== Work order ==
An exact copy of the records below is needed, with every picture left out.

== Records for this exercise ==
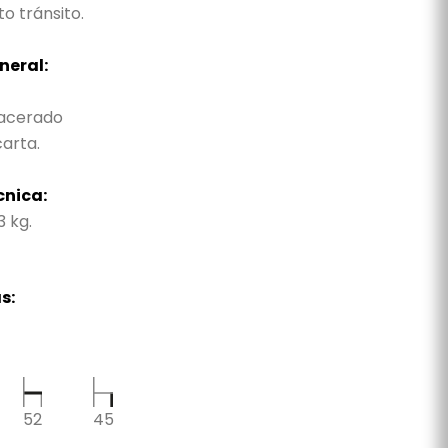
to tránsito.
neral:
acerado
arta.
cnica:
3 kg.
s:
52
45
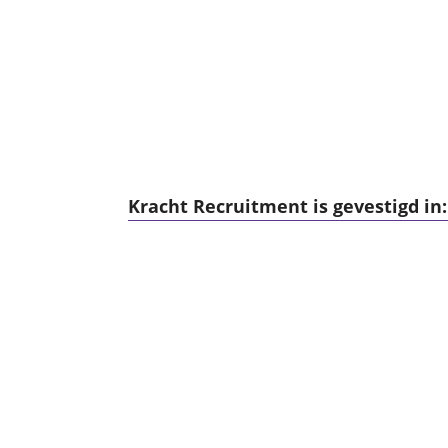
Kracht Recruitment is gevestigd in:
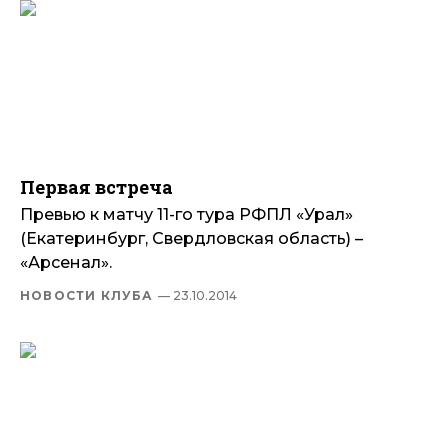
Первая встреча
Превью к матчу 11-го тура РФПЛ «Урал»
(Екатеринбург, Свердловская область) –
«Арсенал».
НОВОСТИ КЛУБА
— 23.10.2014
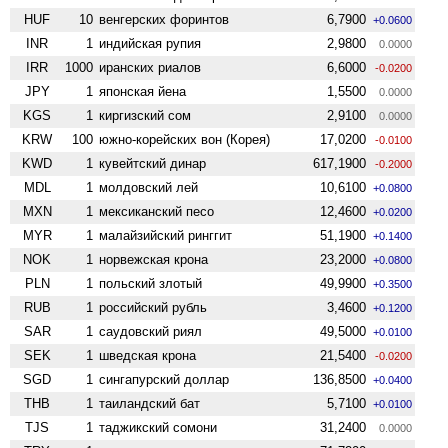
HUF
10
венгерских форинтов
6,7900
+0.0600
INR
1
индийская рупия
2,9800
0.0000
IRR
1000
иранских риалов
6,6000
-0.0200
JPY
1
японская йена
1,5500
0.0000
KGS
1
киргизский сом
2,9100
0.0000
KRW
100
южно-корейских вон (Корея)
17,0200
-0.0100
KWD
1
кувейтский динар
617,1900
-0.2000
MDL
1
молдовский лей
10,6100
+0.0800
MXN
1
мексиканский песо
12,4600
+0.0200
MYR
1
малайзийский ринггит
51,1900
+0.1400
NOK
1
норвежская крона
23,2000
+0.0800
PLN
1
польский злотый
49,9900
+0.3500
RUB
1
российский рубль
3,4600
+0.1200
SAR
1
саудовский риял
49,5000
+0.0100
SEK
1
шведская крона
21,5400
-0.0200
SGD
1
сингапурский доллар
136,8500
+0.0400
THB
1
таиландский бат
5,7100
+0.0100
TJS
1
таджикский сомони
31,2400
0.0000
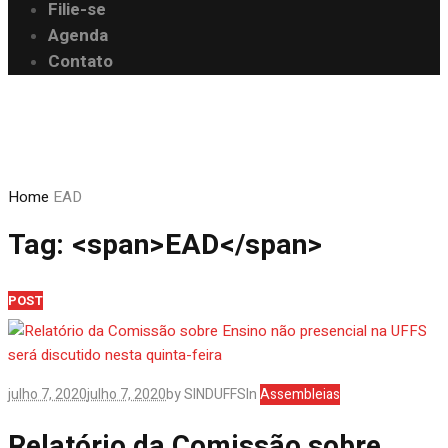
Filie-se
Agenda
Contato
Home
EAD
Tag: <span>EAD</span>
POST
julho 7, 2020
julho 7, 2020
by
SINDUFFS
In
Assembleias
Relatório da Comissão sobre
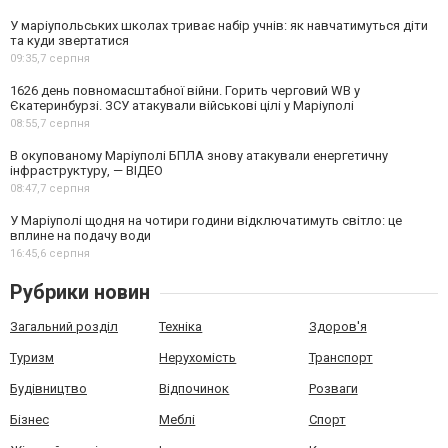
У маріупольських школах триває набір учнів: як навчатимуться діти
та куди звертатися
09:35,
7 серпня
1626 день повномасштабної війни. Горить черговий WB у
Єкатеринбурзі. ЗСУ атакували військові цілі у Маріуполі
08:55,
7 серпня
В окупованому Маріуполі БПЛА знову атакували енергетичну
інфраструктуру, — ВІДЕО
08:47,
7 серпня
У Маріуполі щодня на чотири години відключатимуть світло: це
вплине на подачу води
16:45,
6 серпня
Рубрики новин
Загальний розділ
Техніка
Здоров'я
Туризм
Нерухомість
Транспорт
Будівництво
Відпочинок
Розваги
Бізнес
Меблі
Спорт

== Answer space ==
to tránsito.
neral:
acerado
arta.
cnica:
3 kg.
s:
52
45
Kracht Recruitment is gevestigd in:
Первая встреча
Превью к матчу 11-го тура РФПЛ «Урал»
(Екатеринбург, Свердловская область) –
«Арсенал».
НОВОСТИ КЛУБА
— 23.10.2014
HUF
10
венгерских форинтов
6,7900
+0.0600
INR
1
индийская рупия
2,9800
0.0000
IRR
1000
иранских риалов
6,6000
-0.0200
JPY
1
японская йена
1,5500
0.0000
KGS
1
киргизский сом
2,9100
0.0000
KRW
100
южно-корейских вон (Корея)
17,0200
-0.0100
KWD
1
кувейтский динар
617,1900
-0.2000
MDL
1
молдовский лей
10,6100
+0.0800
MXN
1
мексиканский песо
12,4600
+0.0200
MYR
1
малайзийский ринггит
51,1900
+0.1400
NOK
1
норвежская крона
23,2000
+0.0800
PLN
1
польский злотый
49,9900
+0.3500
RUB
1
российский рубль
3,4600
+0.1200
SAR
1
саудовский риял
49,5000
+0.0100
SEK
1
шведская крона
21,5400
-0.0200
SGD
1
сингапурский доллар
136,8500
+0.0400
THB
1
таиландский бат
5,7100
+0.0100
TJS
1
таджикский сомони
31,2400
0.0000
Filie-se
Agenda
Contato
Home
EAD
Tag: <span>EAD</span>
POST
julho 7, 2020
julho 7, 2020
by
SINDUFFS
In
Assembleias
Relatório da Comissão sobre
У маріупольських школах триває набір учнів: як навчатимуться діти
та куди звертатися
09:35,
7 серпня
1626 день повномасштабної війни. Горить черговий WB у
Єкатеринбурзі. ЗСУ атакували військові цілі у Маріуполі
08:55,
7 серпня
В окупованому Маріуполі БПЛА знову атакували енергетичну
інфраструктуру, — ВІДЕО
08:47,
7 серпня
У Маріуполі щодня на чотири години відключатимуть світло: це
вплине на подачу води
16:45,
6 серпня
Рубрики новин
Загальний розділ
Техніка
Здоров'я
Туризм
Нерухомість
Транспорт
Будівництво
Відпочинок
Розваги
Бізнес
Меблі
Спорт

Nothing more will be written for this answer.